::: The data :::

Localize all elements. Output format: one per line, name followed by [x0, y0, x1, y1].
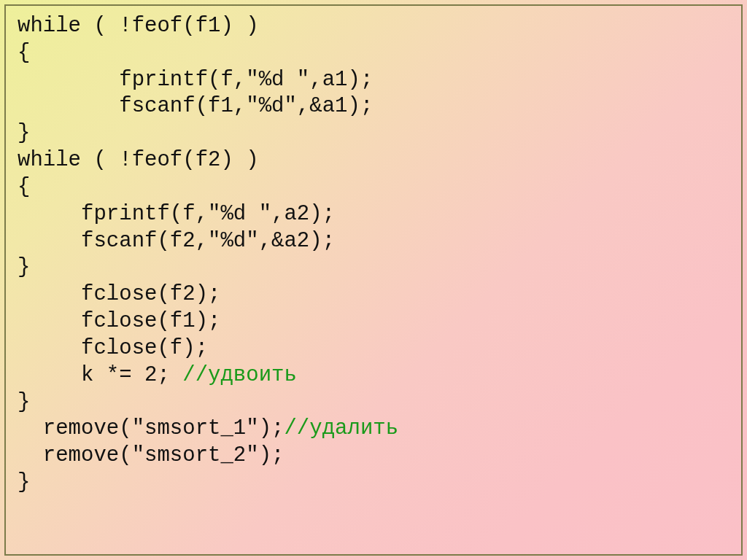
code-block: while ( !feof(f1) ) { fprintf(f,"%d ",a1…: [18, 13, 729, 497]
code-line: }: [18, 390, 30, 414]
code-line: fscanf(f2,"%d",&a2);: [18, 229, 335, 253]
code-line: {: [18, 41, 30, 65]
code-line: {: [18, 175, 30, 199]
code-line: }: [18, 121, 30, 145]
code-comment: //удвоить: [182, 363, 297, 387]
slide-frame: while ( !feof(f1) ) { fprintf(f,"%d ",a1…: [4, 4, 743, 556]
code-line: fprintf(f,"%d ",a1);: [18, 68, 373, 92]
code-line: }: [18, 470, 30, 494]
code-line: fclose(f1);: [18, 309, 220, 333]
code-line: fprintf(f,"%d ",a2);: [18, 202, 335, 226]
code-line: while ( !feof(f1) ): [18, 14, 259, 38]
slide-background: while ( !feof(f1) ) { fprintf(f,"%d ",a1…: [0, 0, 747, 560]
code-comment: //удалить: [284, 416, 398, 440]
code-line: }: [18, 255, 30, 279]
code-line: fclose(f2);: [18, 282, 220, 306]
code-line: fclose(f);: [18, 336, 208, 360]
code-line: remove("smsort_2");: [18, 443, 284, 467]
code-line: remove("smsort_1");: [18, 416, 284, 440]
code-line: while ( !feof(f2) ): [18, 148, 259, 172]
code-line: fscanf(f1,"%d",&a1);: [18, 94, 373, 118]
code-line: k *= 2;: [18, 363, 182, 387]
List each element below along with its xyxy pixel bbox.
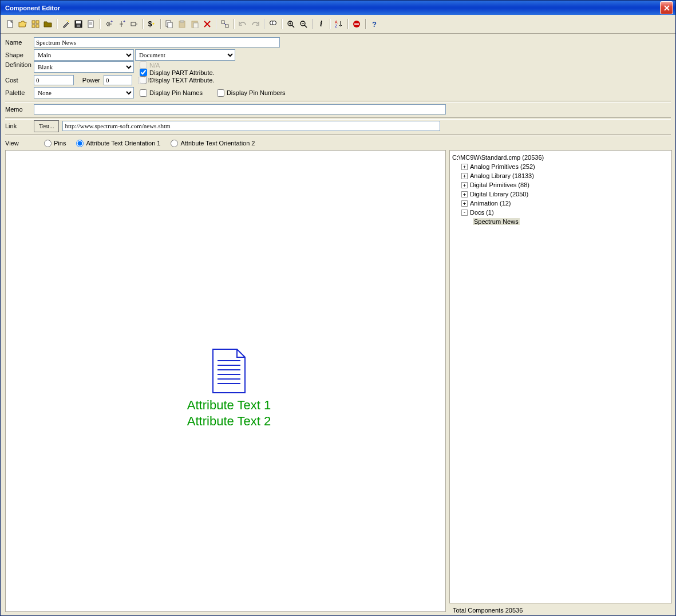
shape2-select[interactable]: Document [135, 49, 235, 61]
expand-icon[interactable]: + [461, 200, 468, 207]
svg-rect-4 [36, 25, 39, 27]
merge-icon[interactable] [219, 18, 231, 30]
svg-line-32 [292, 25, 294, 27]
shape-select[interactable]: Main [34, 49, 134, 61]
tree-node[interactable]: -Docs (1) [461, 208, 669, 217]
collapse-icon[interactable]: - [461, 210, 468, 216]
svg-point-5 [68, 21, 69, 22]
tree-node[interactable]: +Analog Library (18133) [461, 171, 669, 180]
name-field[interactable] [34, 37, 280, 48]
wizard-icon[interactable] [60, 18, 72, 30]
page-icon[interactable] [85, 18, 97, 30]
open-icon[interactable] [17, 18, 29, 30]
property-form: Name Shape Main Document Definition Blan… [1, 34, 675, 150]
svg-rect-26 [222, 21, 224, 23]
svg-point-29 [272, 21, 276, 25]
link-field[interactable] [62, 121, 440, 131]
memo-label: Memo [5, 106, 34, 113]
svg-point-6 [66, 20, 68, 21]
definition-label: Definition [5, 61, 34, 68]
cost-label: Cost [5, 77, 34, 84]
attr1-radio[interactable] [76, 140, 84, 147]
zoom-out-icon[interactable] [298, 18, 309, 30]
tree-leaf[interactable]: Spectrum News [473, 217, 669, 226]
add-part2-icon[interactable]: + [116, 18, 127, 30]
close-button[interactable] [660, 1, 673, 14]
svg-text:+: + [123, 20, 125, 23]
test-button[interactable]: Test... [34, 120, 59, 132]
tree-node[interactable]: +Analog Primitives (252) [461, 162, 669, 171]
na2-checkbox [138, 77, 145, 84]
redo-icon[interactable] [250, 18, 261, 30]
power-field[interactable] [104, 75, 132, 85]
tree-node[interactable]: +Animation (12) [461, 199, 669, 208]
stop-icon[interactable] [351, 18, 362, 30]
svg-rect-41 [354, 23, 359, 25]
svg-rect-1 [32, 21, 35, 23]
tree-node[interactable]: +Digital Library (2050) [461, 189, 669, 199]
pin-names-checkbox[interactable] [140, 89, 147, 97]
tree-root[interactable]: C:\MC9W\Standard.cmp (20536) [452, 153, 669, 162]
definition-select[interactable]: Blank [34, 61, 134, 73]
na1-checkbox [140, 61, 147, 69]
add-part3-icon[interactable] [128, 18, 140, 30]
titlebar: Component Editor [1, 1, 675, 15]
zoom-in-icon[interactable] [285, 18, 297, 30]
svg-rect-21 [168, 22, 172, 28]
memo-field[interactable] [34, 104, 446, 114]
svg-rect-18 [131, 22, 136, 26]
window-title: Component Editor [3, 5, 660, 11]
svg-rect-8 [76, 21, 81, 23]
folder-icon[interactable] [42, 18, 54, 30]
svg-text:+: + [110, 20, 113, 23]
svg-text:Z: Z [335, 24, 338, 28]
pin-numbers-checkbox[interactable] [217, 89, 224, 97]
expand-icon[interactable]: + [461, 164, 468, 170]
cost-field[interactable] [34, 75, 74, 85]
attr2-radio[interactable] [171, 140, 178, 147]
svg-rect-23 [180, 21, 184, 22]
save-icon[interactable] [73, 18, 84, 30]
add-part-icon[interactable]: + [103, 18, 114, 30]
svg-line-36 [305, 25, 307, 27]
undo-icon[interactable] [237, 18, 248, 30]
delete-icon[interactable] [201, 18, 213, 30]
pins-radio[interactable] [44, 140, 52, 147]
svg-rect-10 [88, 21, 93, 27]
link-label: Link [5, 123, 34, 129]
sort-icon[interactable]: AZ [333, 18, 345, 30]
status-bar: Total Components 20536 [449, 605, 675, 615]
svg-text:A: A [335, 20, 338, 24]
power-label: Power [74, 77, 104, 84]
close-icon [664, 5, 670, 11]
svg-rect-3 [32, 25, 35, 27]
expand-icon[interactable]: + [461, 191, 468, 198]
help-icon[interactable]: ? [369, 18, 380, 30]
view-label: View [5, 140, 34, 147]
component-tree[interactable]: C:\MC9W\Standard.cmp (20536) +Analog Pri… [449, 150, 672, 603]
shape-label: Shape [5, 52, 34, 58]
copy-icon[interactable] [164, 18, 175, 30]
new-icon[interactable] [5, 18, 16, 30]
expand-icon[interactable]: + [461, 173, 468, 179]
grid-icon[interactable] [30, 18, 41, 30]
svg-rect-9 [77, 25, 80, 27]
expand-icon[interactable]: + [461, 182, 468, 188]
document-icon [212, 348, 247, 394]
svg-rect-27 [226, 25, 228, 27]
attribute-text-2: Attribute Text 2 [157, 414, 301, 429]
cost-icon[interactable]: $✦ [146, 18, 157, 30]
preview-canvas[interactable]: Attribute Text 1 Attribute Text 2 [5, 150, 446, 612]
find-icon[interactable] [267, 18, 279, 30]
info-icon[interactable]: i [315, 18, 327, 30]
palette-label: Palette [5, 89, 34, 96]
svg-rect-2 [36, 21, 39, 23]
name-label: Name [5, 39, 34, 46]
display-part-checkbox[interactable] [140, 69, 147, 76]
paste2-icon[interactable] [189, 18, 200, 30]
toolbar: + + $✦ i AZ ? [1, 15, 675, 34]
tree-node[interactable]: +Digital Primitives (88) [461, 180, 669, 189]
svg-rect-25 [193, 23, 198, 28]
paste-icon[interactable] [176, 18, 188, 30]
palette-select[interactable]: None [34, 87, 134, 98]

:::

◆ **Exercise directions**
Every entry is to be reproduced word for word, and no image is carried over.

◆ **Answer for the task**
Localize all elements. Output format: one per line, name followed by [x0, y0, x1, y1].
code-block: while ( !feof(f1) ) { fprintf(f,"%d ",a1…: [18, 13, 729, 497]
code-line: }: [18, 390, 30, 414]
code-line: fscanf(f2,"%d",&a2);: [18, 229, 335, 253]
code-line: {: [18, 41, 30, 65]
code-line: {: [18, 175, 30, 199]
code-line: }: [18, 121, 30, 145]
code-comment: //удвоить: [182, 363, 297, 387]
slide-frame: while ( !feof(f1) ) { fprintf(f,"%d ",a1…: [4, 4, 743, 556]
code-line: fprintf(f,"%d ",a1);: [18, 68, 373, 92]
code-line: }: [18, 470, 30, 494]
code-line: fclose(f1);: [18, 309, 220, 333]
code-line: fprintf(f,"%d ",a2);: [18, 202, 335, 226]
code-line: while ( !feof(f1) ): [18, 14, 259, 38]
slide-background: while ( !feof(f1) ) { fprintf(f,"%d ",a1…: [0, 0, 747, 560]
code-comment: //удалить: [284, 416, 398, 440]
code-line: }: [18, 255, 30, 279]
code-line: fclose(f2);: [18, 282, 220, 306]
code-line: fclose(f);: [18, 336, 208, 360]
code-line: remove("smsort_2");: [18, 443, 284, 467]
code-line: remove("smsort_1");: [18, 416, 284, 440]
code-line: while ( !feof(f2) ): [18, 148, 259, 172]
code-line: fscanf(f1,"%d",&a1);: [18, 94, 373, 118]
code-line: k *= 2;: [18, 363, 182, 387]
List each element below along with its xyxy pixel bbox.
shape2-select[interactable]: Document [135, 49, 235, 61]
expand-icon[interactable]: + [461, 200, 468, 207]
svg-rect-4 [36, 25, 39, 27]
merge-icon[interactable] [219, 18, 231, 30]
svg-line-32 [292, 25, 294, 27]
shape-select[interactable]: Main [34, 49, 134, 61]
tree-node[interactable]: -Docs (1) [461, 208, 669, 217]
collapse-icon[interactable]: - [461, 210, 468, 216]
svg-point-5 [68, 21, 69, 22]
tree-node[interactable]: +Analog Library (18133) [461, 171, 669, 180]
name-field[interactable] [34, 37, 280, 48]
wizard-icon[interactable] [60, 18, 72, 30]
page-icon[interactable] [85, 18, 97, 30]
open-icon[interactable] [17, 18, 29, 30]
property-form: Name Shape Main Document Definition Blan… [1, 34, 675, 150]
svg-rect-26 [222, 21, 224, 23]
svg-point-29 [272, 21, 276, 25]
link-field[interactable] [62, 121, 440, 131]
memo-label: Memo [5, 106, 34, 113]
svg-point-6 [66, 20, 68, 21]
definition-label: Definition [5, 61, 34, 68]
cost-label: Cost [5, 77, 34, 84]
attr1-radio[interactable] [76, 140, 84, 147]
zoom-out-icon[interactable] [298, 18, 309, 30]
tree-leaf[interactable]: Spectrum News [473, 217, 669, 226]
add-part2-icon[interactable]: + [116, 18, 127, 30]
close-button[interactable] [660, 1, 673, 14]
svg-text:+: + [123, 20, 125, 23]
test-button[interactable]: Test... [34, 120, 59, 132]
tree-node[interactable]: +Analog Primitives (252) [461, 162, 669, 171]
na2-checkbox [138, 77, 145, 84]
redo-icon[interactable] [250, 18, 261, 30]
power-field[interactable] [104, 75, 132, 85]
tree-node[interactable]: +Animation (12) [461, 199, 669, 208]
stop-icon[interactable] [351, 18, 362, 30]
svg-rect-41 [354, 23, 359, 25]
svg-rect-1 [32, 21, 35, 23]
tree-node[interactable]: +Digital Library (2050) [461, 189, 669, 199]
pin-names-checkbox[interactable] [140, 89, 147, 97]
tree-root[interactable]: C:\MC9W\Standard.cmp (20536) [452, 153, 669, 162]
definition-select[interactable]: Blank [34, 61, 134, 73]
na1-checkbox [140, 61, 147, 69]
add-part3-icon[interactable] [128, 18, 140, 30]
titlebar: Component Editor [1, 1, 675, 15]
zoom-in-icon[interactable] [285, 18, 297, 30]
svg-rect-21 [168, 22, 172, 28]
memo-field[interactable] [34, 104, 446, 114]
svg-rect-18 [131, 22, 136, 26]
window-title: Component Editor [3, 5, 660, 11]
svg-rect-8 [76, 21, 81, 23]
folder-icon[interactable] [42, 18, 54, 30]
svg-text:+: + [110, 20, 113, 23]
svg-text:Z: Z [335, 24, 338, 28]
pin-numbers-checkbox[interactable] [217, 89, 224, 97]
expand-icon[interactable]: + [461, 164, 468, 170]
cost-field[interactable] [34, 75, 74, 85]
attr2-radio[interactable] [171, 140, 178, 147]
svg-rect-23 [180, 21, 184, 22]
save-icon[interactable] [73, 18, 84, 30]
add-part-icon[interactable]: + [103, 18, 114, 30]
svg-line-36 [305, 25, 307, 27]
undo-icon[interactable] [237, 18, 248, 30]
delete-icon[interactable] [201, 18, 213, 30]
pins-radio[interactable] [44, 140, 52, 147]
svg-rect-10 [88, 21, 93, 27]
link-label: Link [5, 123, 34, 129]
sort-icon[interactable]: AZ [333, 18, 345, 30]
status-bar: Total Components 20536 [449, 605, 675, 615]
svg-text:A: A [335, 20, 338, 24]
power-label: Power [74, 77, 104, 84]
close-icon [664, 5, 670, 11]
svg-rect-3 [32, 25, 35, 27]
expand-icon[interactable]: + [461, 191, 468, 198]
help-icon[interactable]: ? [369, 18, 380, 30]
view-label: View [5, 140, 34, 147]
component-tree[interactable]: C:\MC9W\Standard.cmp (20536) +Analog Pri… [449, 150, 672, 603]
shape-label: Shape [5, 52, 34, 58]
copy-icon[interactable] [164, 18, 175, 30]
new-icon[interactable] [5, 18, 16, 30]
expand-icon[interactable]: + [461, 173, 468, 179]
grid-icon[interactable] [30, 18, 41, 30]
svg-rect-9 [77, 25, 80, 27]
expand-icon[interactable]: + [461, 182, 468, 188]
document-icon [212, 348, 247, 394]
svg-rect-27 [226, 25, 228, 27]
attribute-text-2: Attribute Text 2 [157, 414, 301, 429]
cost-icon[interactable]: $✦ [146, 18, 157, 30]
preview-canvas[interactable]: Attribute Text 1 Attribute Text 2 [5, 150, 446, 612]
find-icon[interactable] [267, 18, 279, 30]
info-icon[interactable]: i [315, 18, 327, 30]
palette-label: Palette [5, 89, 34, 96]
svg-rect-2 [36, 21, 39, 23]
name-label: Name [5, 39, 34, 46]
display-part-checkbox[interactable] [140, 69, 147, 76]
paste2-icon[interactable] [189, 18, 200, 30]
toolbar: + + $✦ i AZ ? [1, 15, 675, 34]
tree-node[interactable]: +Digital Primitives (88) [461, 180, 669, 189]
svg-rect-25 [193, 23, 198, 28]
paste-icon[interactable] [176, 18, 188, 30]
palette-select[interactable]: None [34, 87, 134, 98]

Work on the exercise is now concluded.